Despite efficiency gains late in the year, full‑year lease operating expense rose modestly to $9.61 per BOE, up 2% from 2024. The company attributed the increase to higher workover and maintenance costs associated with supporting growing volumes, highlighting that sustaining production across a broader asset base carries an incremental cost burden.

Share Price Pressure and Multiple Compression

Management acknowledged that shareholders did not fully benefit from the operational progress, as total equity returns were negative in 2025. The stock has suffered from multiple compression amid declining oil prices and broader market skepticism toward the sector, even as Northern improved its asset base, scale and cash generation capability.

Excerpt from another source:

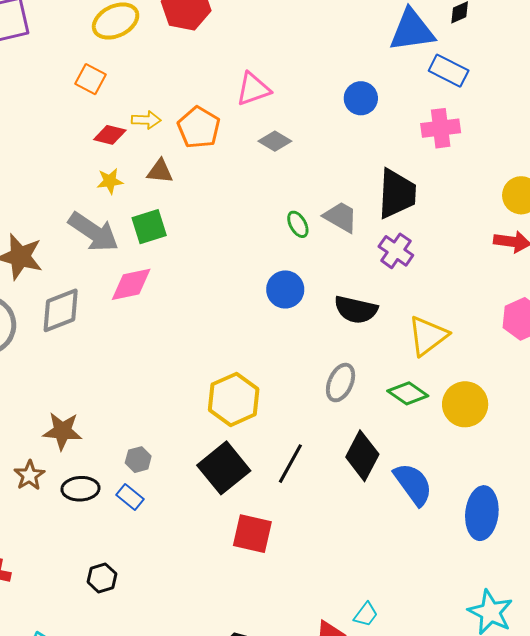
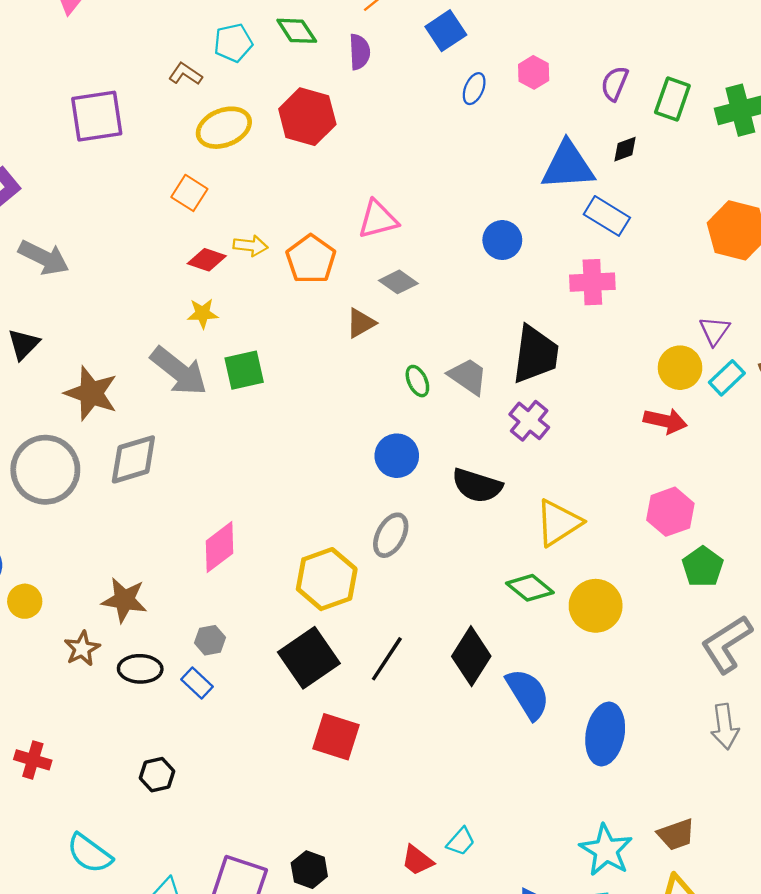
brown triangle: (160, 171) -> (361, 323), moved, turned -40
pink diamond: (131, 284) -> (220, 547), moved, turned -30
gray ellipse: (341, 383) -> (391, 535), moved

Wide‑Range 2026 Guidance Signals Flexibility

For 2026, Northern issued a two‑case framework with low‑ and high‑activity scenarios covering production, operating costs and capital spending and assuming roughly 70 to 90 net wells. The program is anchored by about 45.6 net wells in process and 13 net wells elected but not yet spud, with a basin mix of around 40% Permian, 25% Appalachia, 25% Williston and 10% Uinta and well costs trending lower with 13,000‑foot laterals.

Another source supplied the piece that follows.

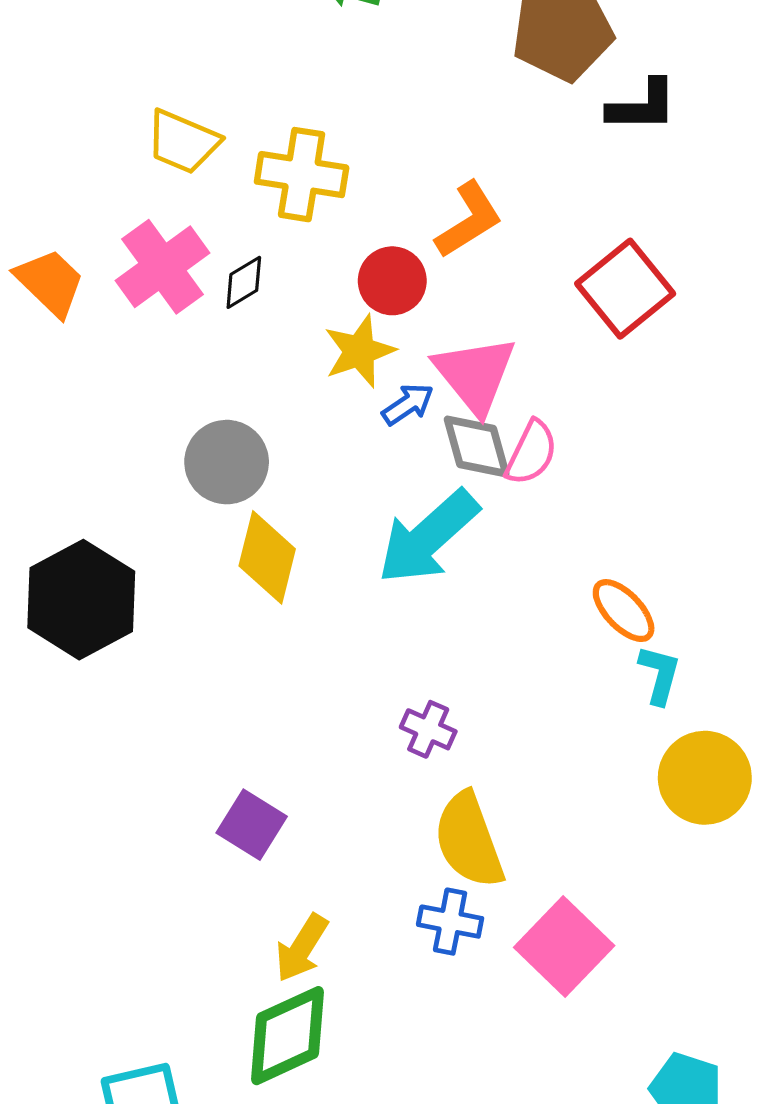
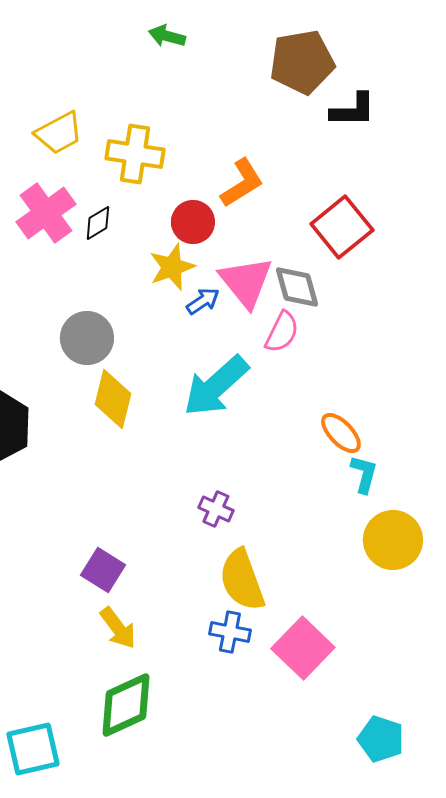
yellow trapezoid: (183, 142) -> (59, 133), turned -51
gray diamond: (477, 446) -> (297, 287), moved
yellow arrow: (302, 948) -> (118, 628), moved, turned -69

Forward‑Looking Outlook and Capital Optionality

Guidance suggests spending will be front‑loaded, with roughly 60% of CapEx in the first half while well activity remains roughly even, and Q1 typically slower before a Q2 ramp. In the low‑activity case, Northern expects lower oil volumes but materially reduced spending and significantly higher free cash flow at current strip, while the high‑activity case assumes fewer curtailments, more turn‑in‑lines and roughly a $100 to $150 million spending delta, with strong sensitivity to oil prices and ample liquidity to pursue either path.

Northern Oil and Gas exits the year as a larger, more diversified and better‑funded non‑operator, yet one still exposed to commodity swings and operator timing. Investors are being asked to look past non‑cash impairments and near‑term pricing headwinds toward a flexible 2026 plan backed by strong liquidity, visible inventory and a dividend policy built to endure the downcycle and capture upside when conditions improve.